Als piepjonge student een mail krijgen van de universiteit die je informeert over je lage slaagkansen op basis van de SIMON-test: voor sommigen is het een onverwerkt trauma. Toch is de verguisde test vrij accuraat. Schamper sprak met een van zijn oprichters.
In den beginne was er chaos
SIMON valt uiteen in twee componenten: 'Vraag het aan SIMON' en 'SIMON zegt'. De eerste test is bedoeld om middelbare scholieren op weg te helpen met hun studiekeuze, de tweede voor zij die de sprong naar de universiteit al gemaakt hebben. Via een uitgebreide vragenlijst die peilt naar persoonlijkheidskenmerken en cognitieve vaardigheden schat het programma individuele slaagkansen in.

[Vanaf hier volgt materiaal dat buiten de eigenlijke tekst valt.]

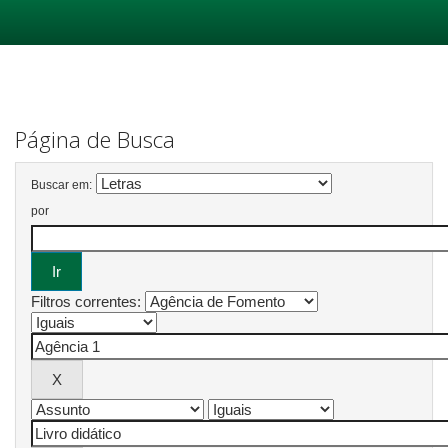
Skip
navigation
Página de Busca
Buscar em:
por
Filtros correntes:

De ontwikkeling begon in 2012. De aanleiding daarvoor ontstond in de Faculteit Psychologie en Pedagogische Wetenschappen: een grote groep startende studenten kende de inhoud van de opleidingen niet goed. "De oorspronkelijke bedoeling was om het in te zetten als een oriëntatiehulpmiddel binnen die opleiding, maar oriënteren binnen één opleiding is niet nuttig zonder alternatief. Daarom groeide het verhaal al snel tot de hele universiteit en haar associatiepartners", laat Lot Fonteyne, medeoprichtster van de SIMON-test, ons weten.
Laag niveau en de regel van drie
De parameters voor de berekening van de slaagkans zijn voornamelijk gebaseerd op wetenschappelijke literatuur. Na een eerste literatuurselectie, stelde het SIMON-team verschillende vragenlijsten op, die vervolgens gevalideerd werden onder studentengroepen. Deze oefening gebeurt jaarlijks opnieuw.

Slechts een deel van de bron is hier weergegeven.